## Brief
Produce a word-for-word copy of the listing below without its pictures.

## Given data
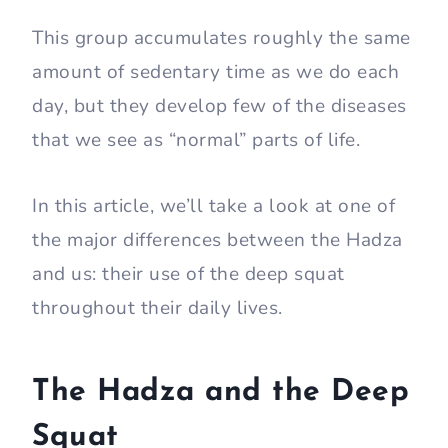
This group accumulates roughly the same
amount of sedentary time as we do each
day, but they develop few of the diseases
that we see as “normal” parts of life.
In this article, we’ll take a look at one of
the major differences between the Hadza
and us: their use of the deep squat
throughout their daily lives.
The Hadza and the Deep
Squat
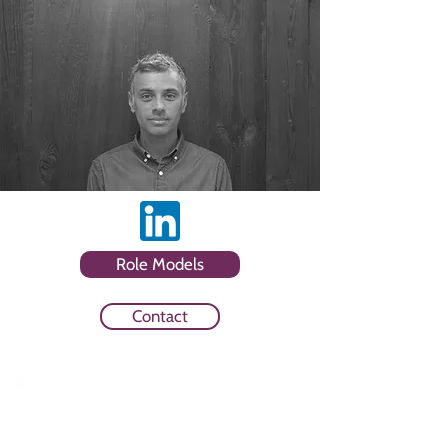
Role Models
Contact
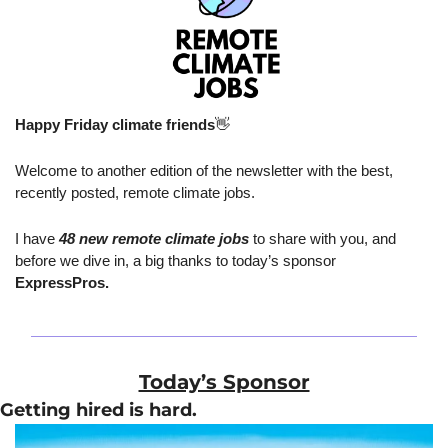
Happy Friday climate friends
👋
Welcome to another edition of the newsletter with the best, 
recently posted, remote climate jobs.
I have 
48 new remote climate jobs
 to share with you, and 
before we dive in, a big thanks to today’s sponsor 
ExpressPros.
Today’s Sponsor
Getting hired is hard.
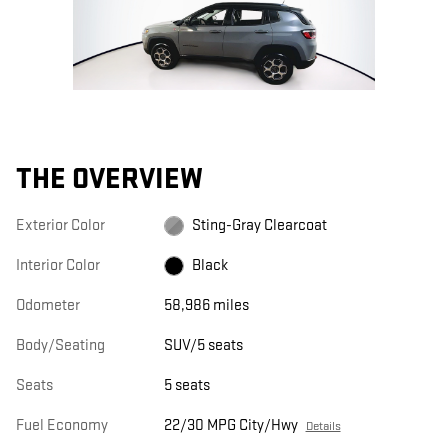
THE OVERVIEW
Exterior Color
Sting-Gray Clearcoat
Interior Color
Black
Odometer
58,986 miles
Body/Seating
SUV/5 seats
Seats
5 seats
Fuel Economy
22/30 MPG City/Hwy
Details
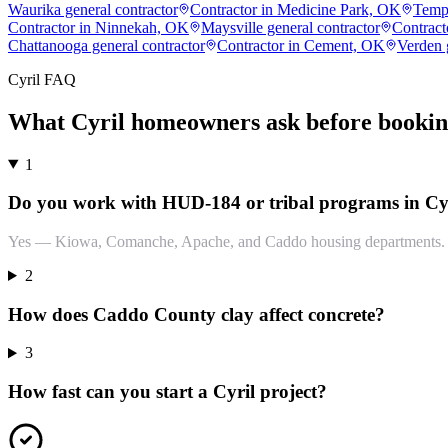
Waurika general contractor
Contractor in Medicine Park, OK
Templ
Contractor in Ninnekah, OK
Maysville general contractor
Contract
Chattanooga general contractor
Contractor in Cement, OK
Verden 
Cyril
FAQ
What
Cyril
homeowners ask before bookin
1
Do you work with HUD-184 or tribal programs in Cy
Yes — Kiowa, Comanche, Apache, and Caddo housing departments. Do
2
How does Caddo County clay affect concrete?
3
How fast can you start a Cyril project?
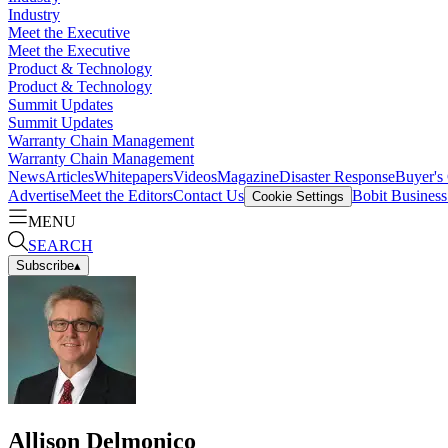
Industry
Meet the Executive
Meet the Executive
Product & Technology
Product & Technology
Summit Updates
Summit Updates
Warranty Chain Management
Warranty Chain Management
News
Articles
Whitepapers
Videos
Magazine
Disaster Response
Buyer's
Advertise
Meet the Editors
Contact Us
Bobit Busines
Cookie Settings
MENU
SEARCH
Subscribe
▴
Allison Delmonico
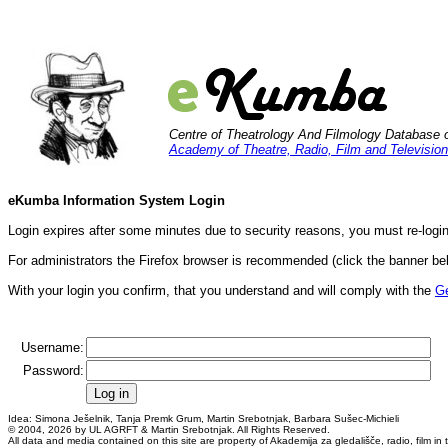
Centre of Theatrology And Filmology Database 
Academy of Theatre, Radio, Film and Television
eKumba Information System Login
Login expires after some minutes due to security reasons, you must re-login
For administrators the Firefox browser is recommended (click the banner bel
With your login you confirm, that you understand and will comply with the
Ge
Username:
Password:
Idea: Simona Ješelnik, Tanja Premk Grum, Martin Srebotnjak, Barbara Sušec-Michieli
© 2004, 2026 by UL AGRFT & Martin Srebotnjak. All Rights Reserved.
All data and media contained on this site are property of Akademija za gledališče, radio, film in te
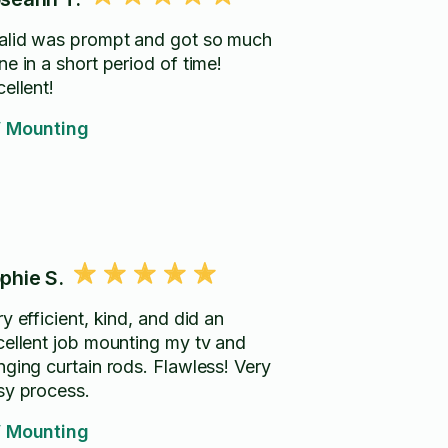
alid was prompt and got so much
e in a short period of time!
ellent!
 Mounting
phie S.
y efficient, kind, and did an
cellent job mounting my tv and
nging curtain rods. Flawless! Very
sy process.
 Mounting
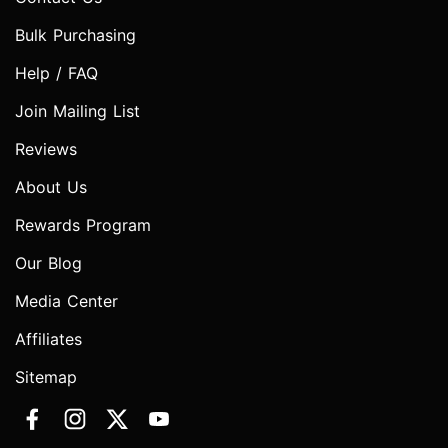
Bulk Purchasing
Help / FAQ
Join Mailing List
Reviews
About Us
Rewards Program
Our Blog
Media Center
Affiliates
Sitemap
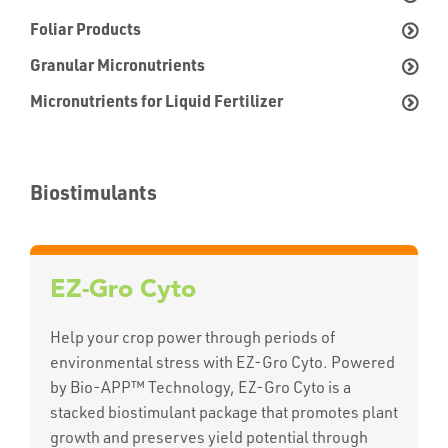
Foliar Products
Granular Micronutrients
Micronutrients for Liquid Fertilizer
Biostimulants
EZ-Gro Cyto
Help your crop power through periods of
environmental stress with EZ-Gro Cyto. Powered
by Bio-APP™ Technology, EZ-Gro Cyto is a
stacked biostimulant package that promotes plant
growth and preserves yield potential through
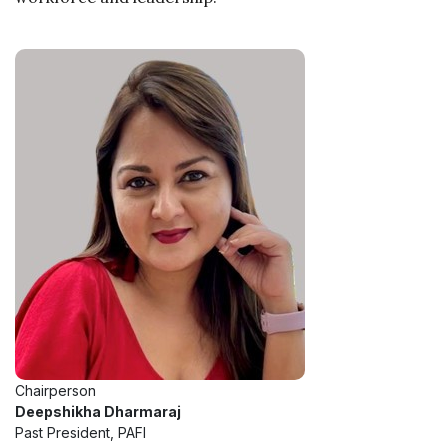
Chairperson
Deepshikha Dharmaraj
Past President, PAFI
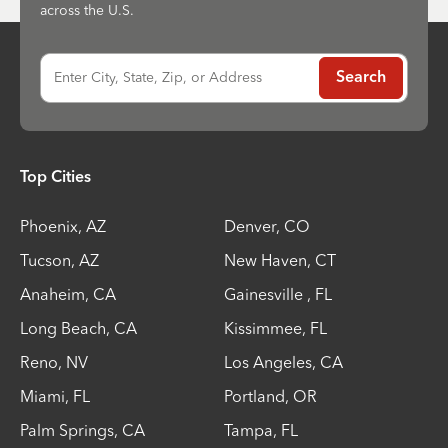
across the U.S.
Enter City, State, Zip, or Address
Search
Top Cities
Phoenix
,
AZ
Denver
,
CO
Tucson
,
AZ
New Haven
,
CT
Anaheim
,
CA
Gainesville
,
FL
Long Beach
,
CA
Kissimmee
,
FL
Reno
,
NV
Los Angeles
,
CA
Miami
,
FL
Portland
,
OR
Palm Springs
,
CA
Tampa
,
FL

## Output below
This group accumulates roughly the same
amount of sedentary time as we do each
day, but they develop few of the diseases
that we see as “normal” parts of life.
In this article, we’ll take a look at one of
the major differences between the Hadza
and us: their use of the deep squat
throughout their daily lives.
The Hadza and the Deep
Squat
Role Models
Contact
Happy Friday climate friends
👋
Welcome to another edition of the newsletter with the best, 
recently posted, remote climate jobs.
I have 
48 new remote climate jobs
 to share with you, and 
before we dive in, a big thanks to today’s sponsor 
ExpressPros.
Today’s Sponsor
Getting hired is hard.
THE OVERVIEW
Exterior Color
Sting-Gray Clearcoat
Interior Color
Black
Odometer
58,986 miles
Body/Seating
SUV/5 seats
Seats
5 seats
Fuel Economy
22/30 MPG City/Hwy
Details
Waurika general contractor
Contractor in Medicine Park, OK
Templ
Contractor in Ninnekah, OK
Maysville general contractor
Contract
Chattanooga general contractor
Contractor in Cement, OK
Verden 
Cyril
FAQ
What
Cyril
homeowners ask before bookin
1
Do you work with HUD-184 or tribal programs in Cy
Yes — Kiowa, Comanche, Apache, and Caddo housing departments. Do
2
How does Caddo County clay affect concrete?
3
How fast can you start a Cyril project?
Industry
Meet the Executive
Meet the Executive
Product & Technology
Product & Technology
Summit Updates
Summit Updates
Warranty Chain Management
Warranty Chain Management
News
Articles
Whitepapers
Videos
Magazine
Disaster Response
Buyer's
Advertise
Meet the Editors
Contact Us
Bobit Busines
Cookie Settings
MENU
SEARCH
Subscribe
▴
Allison Delmonico
Centre of Theatrology And Filmology Database 
Academy of Theatre, Radio, Film and Television
eKumba Information System Login
Login expires after some minutes due to security reasons, you must re-login
For administrators the Firefox browser is recommended (click the banner bel
With your login you confirm, that you understand and will comply with the
Ge
Username:
Password:
Idea: Simona Ješelnik, Tanja Premk Grum, Martin Srebotnjak, Barbara Sušec-Michieli
© 2004, 2026 by UL AGRFT & Martin Srebotnjak. All Rights Reserved.
All data and media contained on this site are property of Akademija za gledališče, radio, film in te
alid was prompt and got so much
e in a short period of time!
ellent!
 Mounting
phie S.
y efficient, kind, and did an
cellent job mounting my tv and
nging curtain rods. Flawless! Very
sy process.
 Mounting
Bulk Purchasing
Help / FAQ
Join Mailing List
Reviews
About Us
Rewards Program
Our Blog
Media Center
Affiliates
Sitemap
Foliar Products
Granular Micronutrients
Micronutrients for Liquid Fertilizer
Biostimulants
EZ-Gro Cyto
Help your crop power through periods of
environmental stress with EZ-Gro Cyto. Powered
by Bio-APP™ Technology, EZ-Gro Cyto is a
stacked biostimulant package that promotes plant
growth and preserves yield potential through
Chairperson
Deepshikha Dharmaraj
Past President, PAFI
across the U.S.
Enter City, State, Zip, or Address
Search
Top Cities
Phoenix
,
AZ
Denver
,
CO
Tucson
,
AZ
New Haven
,
CT
Anaheim
,
CA
Gainesville
,
FL
Long Beach
,
CA
Kissimmee
,
FL
Reno
,
NV
Los Angeles
,
CA
Miami
,
FL
Portland
,
OR
Palm Springs
,
CA
Tampa
,
FL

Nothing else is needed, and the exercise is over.